Das Wichtigste zu England

England tritt in Gruppe L gegen Kroatien, Ghana und Panama an — eine anspruchsvolle Gruppe, in der Kroatien als WM-Finalist 2018 und Dritter 2022 der gefährlichste Gegner ist. Die Quoten auf den WM-Titel liegen bei 7.00 bis 10.00, was England im erweiterten Favoritenkreis auf Augenhöhe mit Deutschland und Argentinien platziert. Der Kader vereint Premier-League-Stars mit internationaler Turniererfahrung, und die Mannschaft hat unter dem neuen Trainer gezeigt, dass sie taktisch flexibler agieren kann als unter Gareth Southgate. Die defensive Stabilität, die Southgate dem Team einimpfte, bleibt erhalten, während die offensive Kreativität gestiegen ist. Für Wetten empfehle ich den Fokus auf die Gruppenspiele — besonders das Duell England gegen Kroatien bietet interessante Nebenmärkte — und den Langzeitmarkt „England erreicht das Halbfinale“ zu 2.50 bis 3.00 als attraktivste Option.

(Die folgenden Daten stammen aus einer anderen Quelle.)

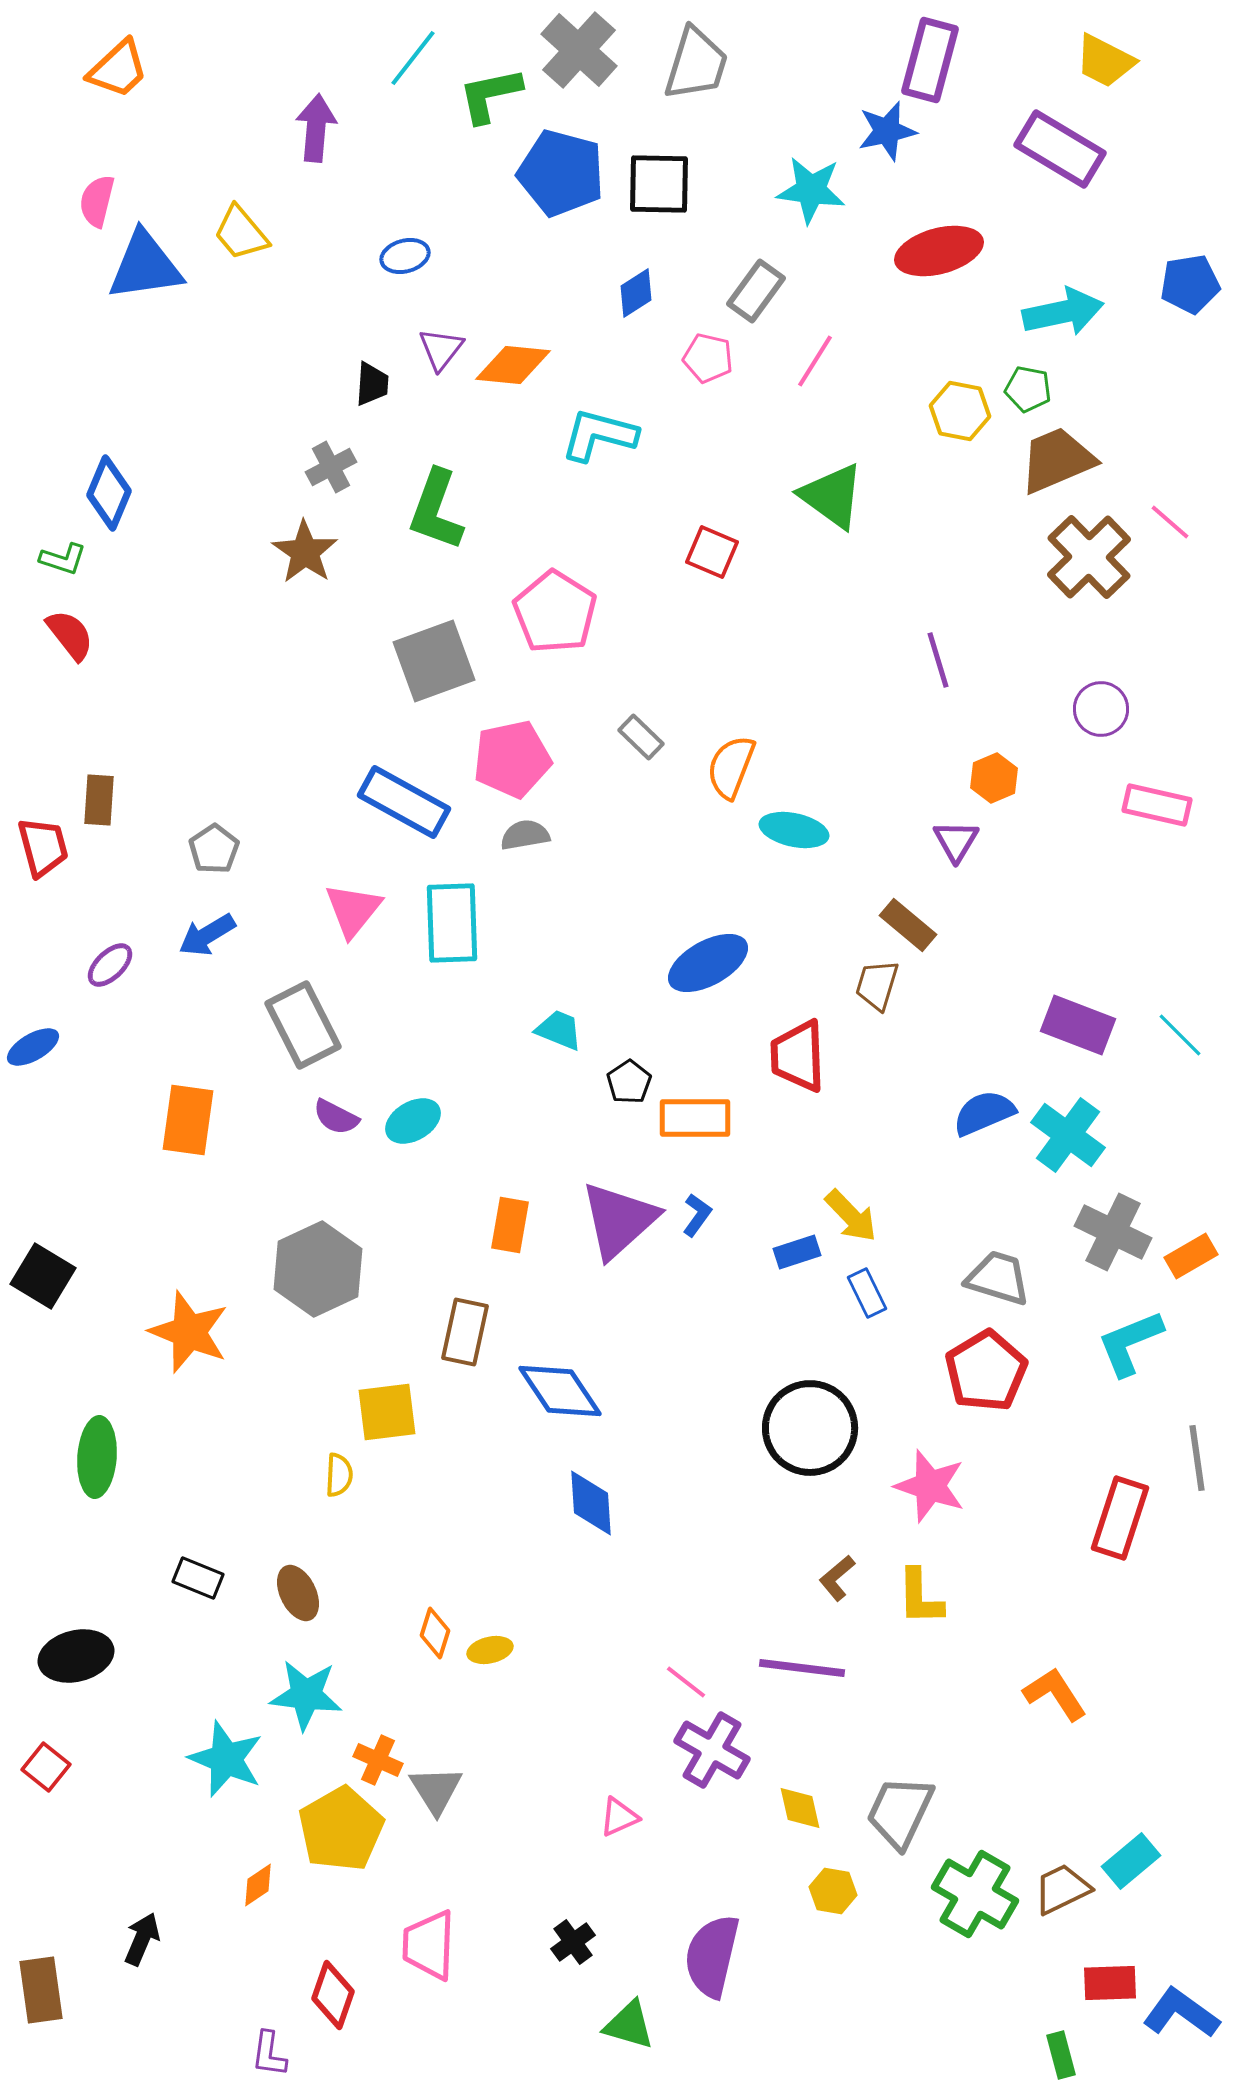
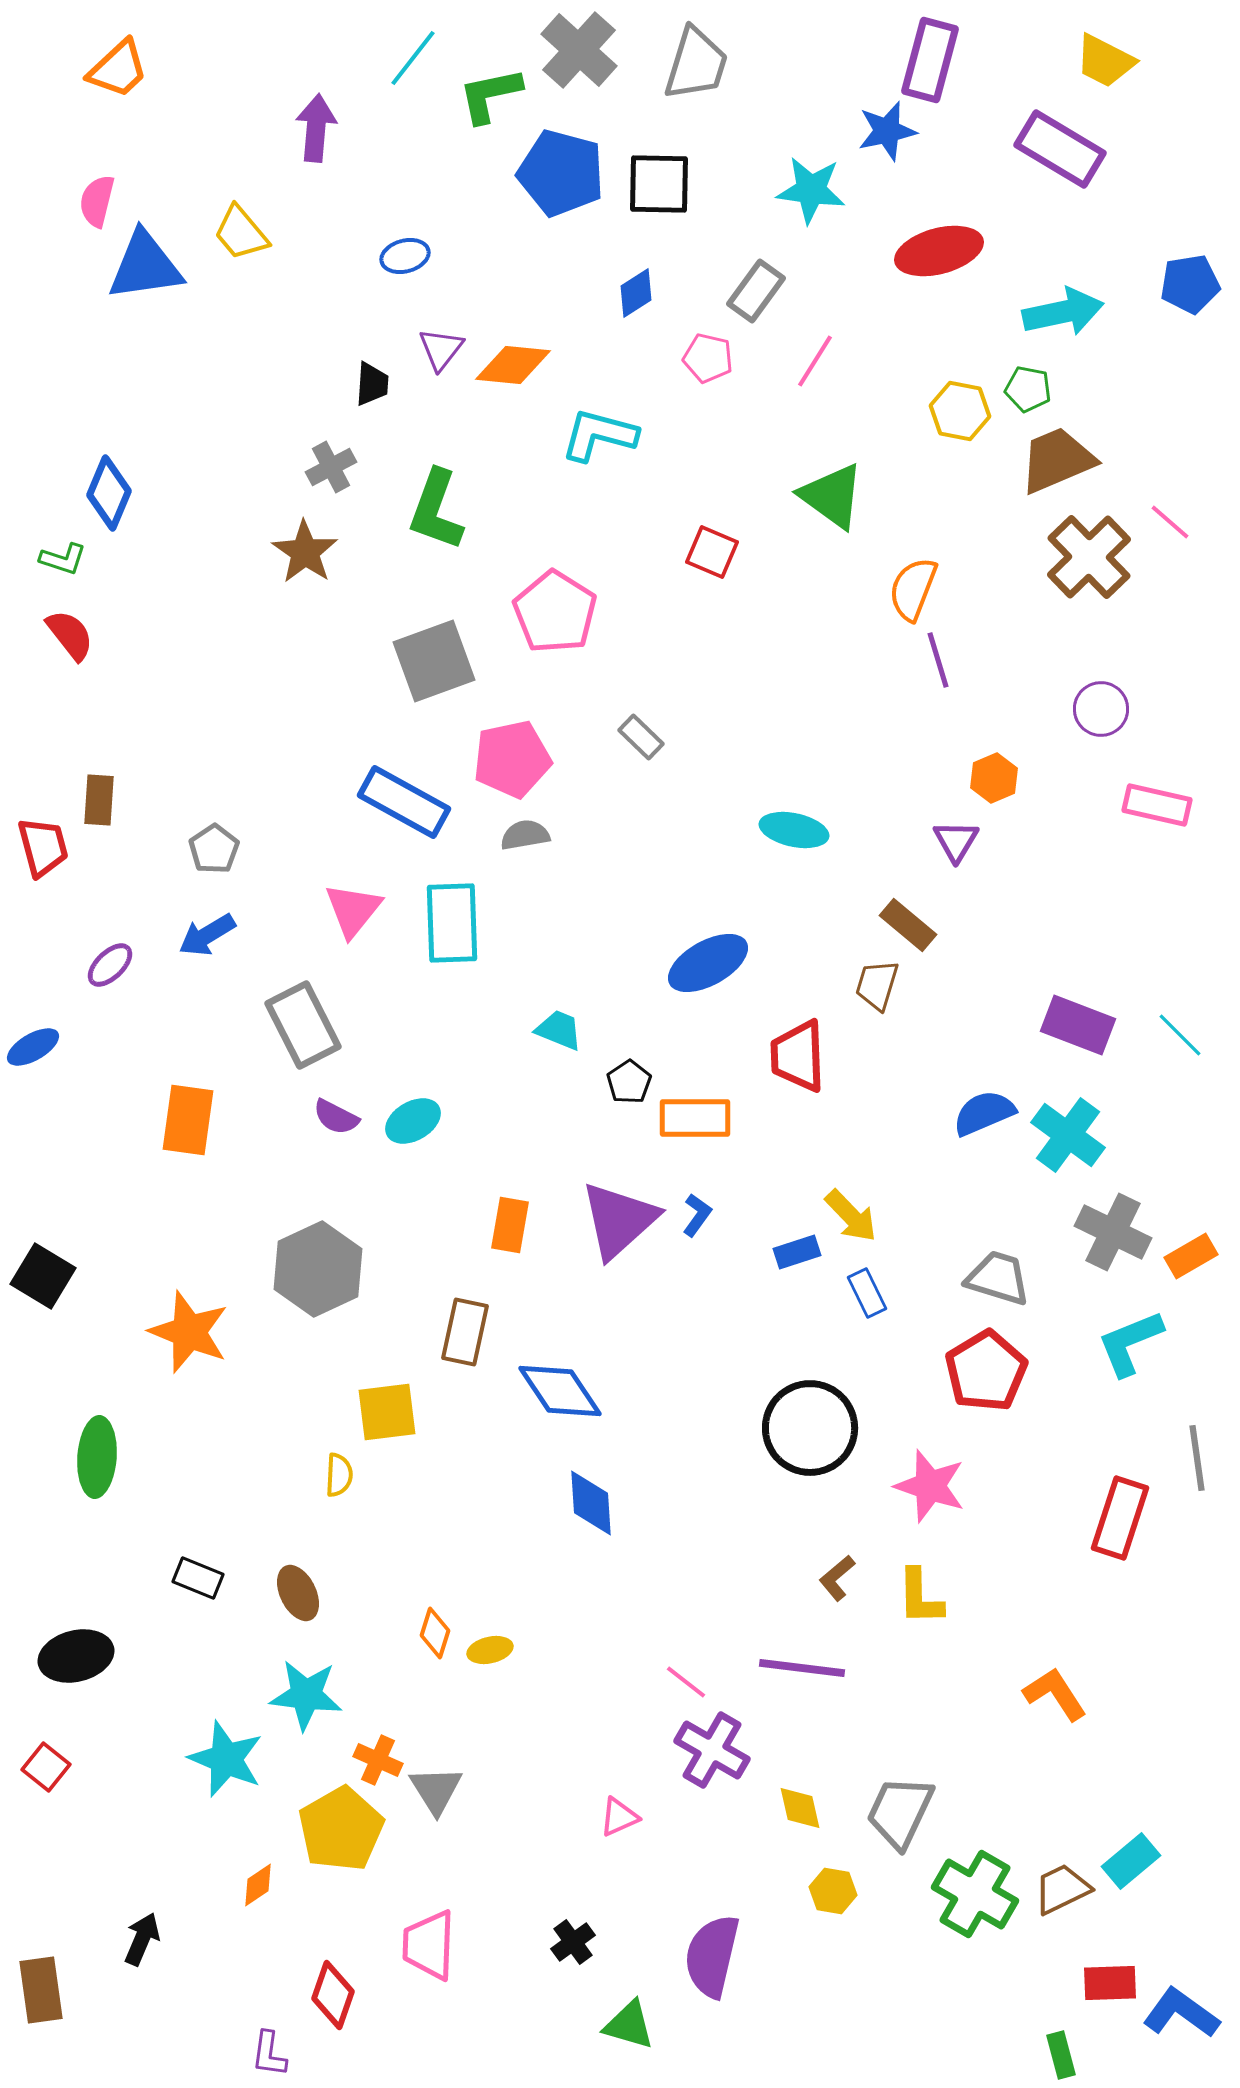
orange semicircle at (731, 767): moved 182 px right, 178 px up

Qualifikation und Formkurve

Die englische Qualifikation für die WM 2026 war ein Spiegel des Teams: solide, kontrolliert und ohne den Glanz, den die Einzelspieler versprechen. England dominierte die Qualifikationsgruppe mit einer Serie von Pflichtsiegen, ließ defensiv wenig zu und kontrollierte den Ballbesitz in den meisten Spielen. Was fehlte, war die offensive Durchschlagskraft gegen organisierte Defensive — ein Problem, das England seit Jahren begleitet und das kein Trainerwechsel über Nacht löst. Die Torausbeute von durchschnittlich 1,7 pro Spiel war für die Qualität des Kaders enttäuschend — gegen die schwächsten Gruppengegner hätte man deutlichere Siege erwarten können.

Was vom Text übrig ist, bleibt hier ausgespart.